Assuming m0 was nonzero, kinetic energy would go to infinity in the limit as u approached c. But no finite amount of applied energy can ever accelerate an object with nonzero rest mass to c in the first place! Only things with zero rest mass like photons can move at c, and to find their energy you can use the quantum equation E = hf, where h is Planck's constant and f is the frequency. And since the relativistic equation tells you a particle with zero rest mass would have E = pc, you can also substitute to get p = hf/c.

5. Dec 22, 2008

### Staff: Mentor

The safest way to do this is using the four-momentum. I know that some people consider this "overkill", but I find it very convenient. So, say we have the electron and positron at rest before the anhilation.
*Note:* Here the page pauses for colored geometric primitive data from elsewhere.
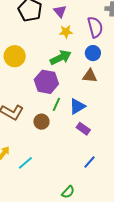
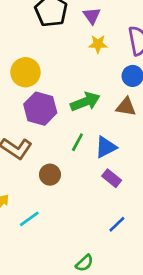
green arrow: (61, 57) -> (85, 102), moved
purple hexagon: (46, 82) -> (40, 109), moved
brown circle: (41, 122) -> (50, 175), moved

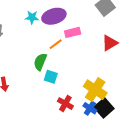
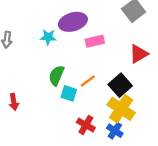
cyan star: (32, 17) -> (48, 37), moved
orange line: (56, 44) -> (88, 81), moved
black square: (104, 108) -> (120, 85), moved

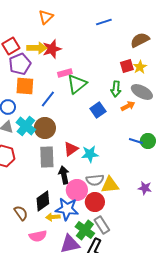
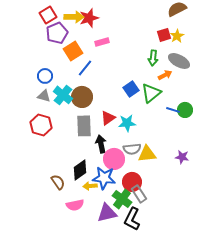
green triangle: (77, 84) -> (151, 93), moved
orange square: (25, 86) -> (73, 51), moved, turned -36
blue square: (98, 110) -> (131, 89), moved
red circle: (95, 202) -> (132, 182), moved

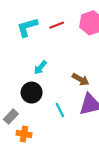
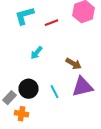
red line: (57, 25) -> (52, 23), moved
black circle: (32, 93) -> (28, 89), moved

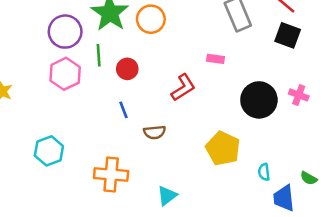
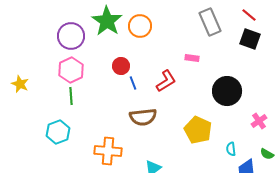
green line: (99, 55) -> (71, 96), moved
pink cross: (299, 95) -> (259, 121), moved, turned 35
blue line: (124, 110) -> (133, 83), moved
brown semicircle: (155, 132) -> (143, 117), size x1.5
Then the four-momentum of the electron is (511.,0,0,0) keV/c, the four-momentum of the positron is also (511.,0,0,0) keV/c, so the total four-momentum of the system is (1022.,0,0,0) keV/c before the anhilation. Then, if one photon goes off on the x-axis then the resulting photons must be (511.,511.,0,0) keV/c and (511.,-511.,0,0) keV/c so that the four-momentum of the system is also (1022.,0,0,0) keV/c after the anhilation.

6. Dec 23, 2008

### Staff: Mentor

In doing conservation of energy and momentum calculations, I always think in terms of only the total energy E (kinetic plus rest energy). If I want to find the kinetic energy of a particle separately, I do it at the very end.

7. Dec 23, 2008

### Staff: Mentor

That goes well with the four-momentum approach since the timelike component is proportional to the total energy rather than the kinetic energy.